Das ist erstens ein bißchen viel selbstempfundenes Sendungsbewußtsein für eine meiner Meinung nach von vornherein falsche Grundannahme, auf deren Basis sie herumtherapiert. Zweitens ist es übergriffig. Nicht einmal dann, wenn sie recht hätte - was anzuzweifeln ich, siehe oben, gute Gründe habe -, hätte sie damit auch das Recht erworben, Moralurteile zu fällen. Drittens beweist es die möglicherweise unbewußt einfließenden unwissenschaftlichen Bestandteile in ihre vermeintlich wissenschaftlich begründete Therapie. 

Daß ich eine verstockte Ernährungssünderin bin, hat in Wirklichkeit mehr wissenschaftliche Begründung als ihre Behandlung der bußfertigen und nach Erlösung von ihrer Sünde lechzenden Ernährungssünder. Denn das, was ich mache, funktioniert - jedenfalls für mich - einfacher und besser als das, was sie mit ihren Patienten macht. Auch wenn ich nicht immer durchschaue, wann und warum es wie funktionieren wird, und mit Prognosen oft genug falsch gelegen bin, bin ich doch mental flexibel genug, um jede Theorie kritisch zu hinterfragen, egal wie plausibel sie wirkt, sofern sie in der Praxis doch nicht die Wirkung erbringt, die sie theoretisch hätte haben müssen. 

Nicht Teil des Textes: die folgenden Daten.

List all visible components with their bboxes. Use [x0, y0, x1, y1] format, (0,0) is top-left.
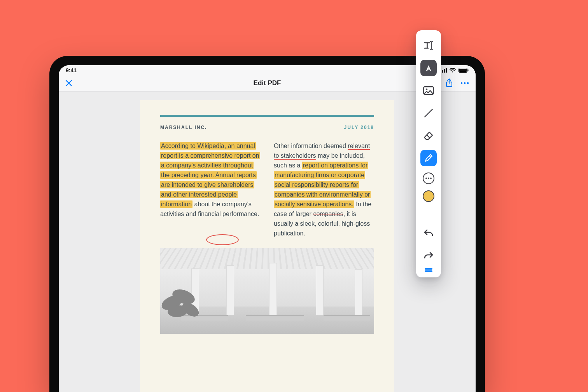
svg-point-8 — [461, 82, 463, 84]
svg-rect-2 — [444, 69, 445, 73]
svg-point-22 — [430, 178, 432, 179]
body-text: Other information deemed — [274, 143, 348, 149]
share-button[interactable] — [445, 78, 453, 88]
text-cursor-tool[interactable] — [420, 37, 437, 54]
document-date: JULY 2018 — [344, 125, 374, 130]
nav-title: Edit PDF — [254, 79, 281, 87]
column-right: Other information deemed relevant to sta… — [274, 141, 374, 238]
redo-icon — [424, 251, 434, 260]
redo-button[interactable] — [420, 247, 437, 263]
battery-icon — [458, 68, 469, 73]
line-tool[interactable] — [420, 105, 437, 121]
plant-graphic — [160, 275, 203, 322]
wifi-icon — [449, 68, 456, 73]
nav-right — [438, 78, 469, 88]
ellipsis-icon — [460, 82, 469, 85]
tool-palette[interactable] — [416, 30, 441, 277]
column-left: According to Wikipedia, an annual report… — [160, 141, 261, 238]
svg-point-9 — [464, 82, 466, 84]
text-cursor-icon — [424, 40, 434, 51]
eraser-tool[interactable] — [420, 127, 437, 144]
svg-point-20 — [425, 178, 427, 179]
close-button[interactable] — [65, 79, 73, 87]
text-box-tool[interactable] — [420, 60, 437, 76]
body-text: performance. — [221, 211, 259, 217]
pen-tool[interactable] — [420, 150, 437, 166]
svg-point-10 — [467, 82, 469, 84]
more-tool[interactable] — [423, 172, 434, 184]
document-viewport[interactable]: MARSHALL INC. JULY 2018 According to Wik… — [59, 92, 476, 392]
status-right — [440, 68, 469, 73]
circle-annotation[interactable] — [206, 234, 239, 245]
svg-rect-5 — [459, 69, 467, 72]
undo-icon — [424, 228, 434, 237]
more-button[interactable] — [460, 82, 469, 85]
status-bar: 9:41 — [59, 65, 476, 75]
text-box-icon — [424, 64, 433, 72]
eraser-icon — [423, 131, 434, 140]
share-icon — [445, 78, 453, 88]
pdf-page[interactable]: MARSHALL INC. JULY 2018 According to Wik… — [140, 100, 394, 392]
svg-point-21 — [428, 178, 429, 179]
pen-icon — [424, 153, 433, 163]
color-swatch[interactable] — [423, 190, 434, 202]
highlight-annotation[interactable]: According to Wikipedia, an annual report… — [160, 142, 260, 208]
svg-line-17 — [425, 109, 432, 117]
page-header: MARSHALL INC. JULY 2018 — [160, 125, 374, 130]
ellipsis-icon — [425, 177, 432, 179]
nav-left — [65, 79, 96, 87]
company-name: MARSHALL INC. — [160, 125, 207, 130]
nav-bar: Edit PDF — [59, 75, 476, 92]
svg-line-19 — [429, 156, 431, 157]
image-icon — [423, 86, 434, 95]
status-time: 9:41 — [66, 67, 77, 73]
svg-point-16 — [426, 89, 428, 91]
strikethrough-annotation[interactable]: companies — [313, 211, 343, 217]
body-columns: According to Wikipedia, an annual report… — [160, 141, 374, 238]
page-divider — [160, 115, 374, 117]
drag-handle[interactable] — [425, 268, 432, 270]
svg-line-18 — [427, 135, 430, 138]
svg-rect-3 — [446, 68, 447, 73]
undo-button[interactable] — [420, 225, 437, 241]
document-image — [160, 248, 374, 334]
circled-word: financial — [198, 211, 221, 217]
svg-rect-1 — [442, 70, 443, 73]
line-icon — [424, 108, 434, 118]
close-icon — [65, 79, 73, 87]
svg-rect-6 — [468, 70, 469, 71]
image-tool[interactable] — [420, 82, 437, 99]
ipad-screen: 9:41 Edit PDF — [59, 65, 476, 392]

Worauf es mir ankommt, ist die angestrebte Wirkung, und ich würde bereitwillig auch Dinge tun, von denen ich nicht kapiere, warum sie funktionieren, sofern sie nur funktionieren. Denn irgendeinen Grund wird es dafür dann ja auch geben, und theoretisch müßte es möglich sein, ihn herauszufinden - auch dann, wenn mir die Mittel nicht gegeben sind, ihn selbst herauszufinden. Gibt es aber etwas Wissenschaftlicheres, als in einer Gesundheitsfrage weder an Teufel und Hexen noch an Schuld, Buße und Erlösung zu glauben, sondern an eine Ursache A, die eine Wirkung B nach sich zieht (oder viele Ursachen A bis Z, die dabei zusammenspielen), auch wenn die Gleichung einstweilen noch nicht aufgelöst werden kann?